We can see that when $n = 1 -----> n (n^2 − 1) = 1 (1 − 1) = 1 (0) = 0$ $n = 3 -----> n (n^2 − 1) = 3 (9 − 1) = 3 (8) = 24$
We can see that this is true for $n = 1$ and $3$.
Assume statement is true for $n = 2k−1$. Then we must show it is true for $n = 2k+1$.

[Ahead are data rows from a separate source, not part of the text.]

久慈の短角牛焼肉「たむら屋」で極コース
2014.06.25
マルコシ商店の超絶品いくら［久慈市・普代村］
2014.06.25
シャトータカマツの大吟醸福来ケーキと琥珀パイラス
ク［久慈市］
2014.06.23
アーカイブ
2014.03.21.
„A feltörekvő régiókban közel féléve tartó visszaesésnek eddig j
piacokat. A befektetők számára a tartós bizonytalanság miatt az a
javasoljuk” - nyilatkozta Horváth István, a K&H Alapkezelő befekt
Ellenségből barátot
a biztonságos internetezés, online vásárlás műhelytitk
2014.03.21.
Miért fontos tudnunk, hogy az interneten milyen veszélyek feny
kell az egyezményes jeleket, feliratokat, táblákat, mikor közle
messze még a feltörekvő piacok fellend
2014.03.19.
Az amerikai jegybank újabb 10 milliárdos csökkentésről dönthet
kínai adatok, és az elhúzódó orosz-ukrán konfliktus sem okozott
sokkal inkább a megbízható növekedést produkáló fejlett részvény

Then for $n = 2k-1 -----> (2k−1) ((2k−1)^2 − 1) = 24m$, for some integer m, giving us,
$(2k−1) ((2k−1)^2- 1) = 24m$
$\implies (2k−1) ((2k−1−1)(2k−1+1)) = 24m$
$\implies (2k−1) (2k−2) (2k) = 24m$. Thus,
$8k^3 − 12k^2 + 4k = 24m$.
When $n = 2k+1:$ \begin{align} n (n^2 + 1) = (2k+1) ((2k+1)^2 − 1) \\& = (2k+1) ((2k+1−1)(2k+1+1)) \\& = (2k+1) (2k) (2k+2) \\& = 8k^3 + 12k^2 + 4k \\& = (8k^3 − 12k^2 + 4k) + 24k^2 \\& = 24m + 24k^2 \\& = 24 (m + k^2) \text{divisible by 24} \end{align}
Statement true for $n = 2k−1 \Rightarrow$ statement true for $n = 2k+1$.

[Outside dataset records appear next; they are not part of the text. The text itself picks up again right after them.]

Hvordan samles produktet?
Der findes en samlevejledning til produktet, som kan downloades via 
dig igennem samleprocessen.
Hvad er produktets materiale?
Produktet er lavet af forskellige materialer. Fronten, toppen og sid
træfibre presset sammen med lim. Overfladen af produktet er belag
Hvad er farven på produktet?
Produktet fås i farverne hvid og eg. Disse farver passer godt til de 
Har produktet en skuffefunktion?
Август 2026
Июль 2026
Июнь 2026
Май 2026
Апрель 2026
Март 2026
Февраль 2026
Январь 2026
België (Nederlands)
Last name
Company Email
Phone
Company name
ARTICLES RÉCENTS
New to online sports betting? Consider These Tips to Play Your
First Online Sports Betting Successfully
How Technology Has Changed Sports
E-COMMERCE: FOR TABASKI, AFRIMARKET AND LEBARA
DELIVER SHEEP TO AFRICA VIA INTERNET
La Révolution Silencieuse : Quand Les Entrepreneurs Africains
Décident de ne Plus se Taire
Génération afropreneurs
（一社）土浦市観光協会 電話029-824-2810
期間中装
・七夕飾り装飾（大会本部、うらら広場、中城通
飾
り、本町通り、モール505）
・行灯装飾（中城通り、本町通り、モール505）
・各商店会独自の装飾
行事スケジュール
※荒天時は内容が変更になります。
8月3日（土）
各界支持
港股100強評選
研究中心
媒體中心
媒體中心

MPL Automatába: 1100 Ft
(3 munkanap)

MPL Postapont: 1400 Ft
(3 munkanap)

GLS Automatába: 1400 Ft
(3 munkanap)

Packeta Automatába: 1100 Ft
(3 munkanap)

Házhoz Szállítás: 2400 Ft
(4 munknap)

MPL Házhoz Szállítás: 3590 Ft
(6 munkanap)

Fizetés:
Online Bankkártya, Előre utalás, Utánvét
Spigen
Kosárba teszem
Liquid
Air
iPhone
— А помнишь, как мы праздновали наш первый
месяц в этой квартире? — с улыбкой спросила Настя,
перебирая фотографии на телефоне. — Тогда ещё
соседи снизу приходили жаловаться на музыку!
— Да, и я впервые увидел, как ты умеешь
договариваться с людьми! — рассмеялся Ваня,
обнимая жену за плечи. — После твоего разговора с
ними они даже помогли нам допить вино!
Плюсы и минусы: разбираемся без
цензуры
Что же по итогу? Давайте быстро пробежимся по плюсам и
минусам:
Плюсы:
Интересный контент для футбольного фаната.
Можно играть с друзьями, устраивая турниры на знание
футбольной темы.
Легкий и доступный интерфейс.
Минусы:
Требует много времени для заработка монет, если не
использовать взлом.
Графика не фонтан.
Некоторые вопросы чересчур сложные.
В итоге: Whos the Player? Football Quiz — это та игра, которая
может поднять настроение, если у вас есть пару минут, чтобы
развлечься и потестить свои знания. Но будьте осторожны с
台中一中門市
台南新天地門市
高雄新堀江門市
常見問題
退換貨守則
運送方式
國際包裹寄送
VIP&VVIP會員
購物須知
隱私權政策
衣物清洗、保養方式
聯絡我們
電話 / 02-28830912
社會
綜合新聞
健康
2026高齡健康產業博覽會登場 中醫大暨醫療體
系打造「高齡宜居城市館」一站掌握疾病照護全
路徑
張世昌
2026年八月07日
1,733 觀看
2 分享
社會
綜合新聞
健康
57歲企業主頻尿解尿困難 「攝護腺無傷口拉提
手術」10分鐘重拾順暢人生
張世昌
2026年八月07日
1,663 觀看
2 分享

Therefore, by principles of mathematical induction, statement is true for all odd positive integers $n$. Hope it helps.
It's fine the way it is, but at this point, note that $k$ is odd, so $k=2l+1$ for some integer $l$. Insert that into your expression.

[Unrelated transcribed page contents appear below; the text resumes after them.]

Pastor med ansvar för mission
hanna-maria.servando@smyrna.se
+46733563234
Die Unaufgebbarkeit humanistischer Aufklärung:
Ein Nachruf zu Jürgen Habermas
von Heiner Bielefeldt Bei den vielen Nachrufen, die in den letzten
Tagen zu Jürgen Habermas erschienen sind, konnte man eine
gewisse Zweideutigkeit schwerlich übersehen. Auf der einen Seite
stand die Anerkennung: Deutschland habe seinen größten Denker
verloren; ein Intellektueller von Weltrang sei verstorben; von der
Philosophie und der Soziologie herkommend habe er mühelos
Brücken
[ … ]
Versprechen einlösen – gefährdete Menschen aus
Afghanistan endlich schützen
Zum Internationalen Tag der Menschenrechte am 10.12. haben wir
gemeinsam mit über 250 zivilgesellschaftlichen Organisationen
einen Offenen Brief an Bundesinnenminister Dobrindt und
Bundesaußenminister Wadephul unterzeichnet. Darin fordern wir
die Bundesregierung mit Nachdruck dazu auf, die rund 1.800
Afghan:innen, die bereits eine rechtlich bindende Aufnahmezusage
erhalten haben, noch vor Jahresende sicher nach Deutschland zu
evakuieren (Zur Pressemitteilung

Of course, you could also start the induction step by saying "Assume $(2k-1)^3-(2k-1)=24x$. Now we look at $(2k+1)^3-(2k+1)$", but in my opinion, that's just more arithmetical hassle for no real gain. Doing it your way we don't have to expand two cubic expressions, just one quadratic, and the substitution to $24x$ is simpler, thus not as prone to minor mistakes.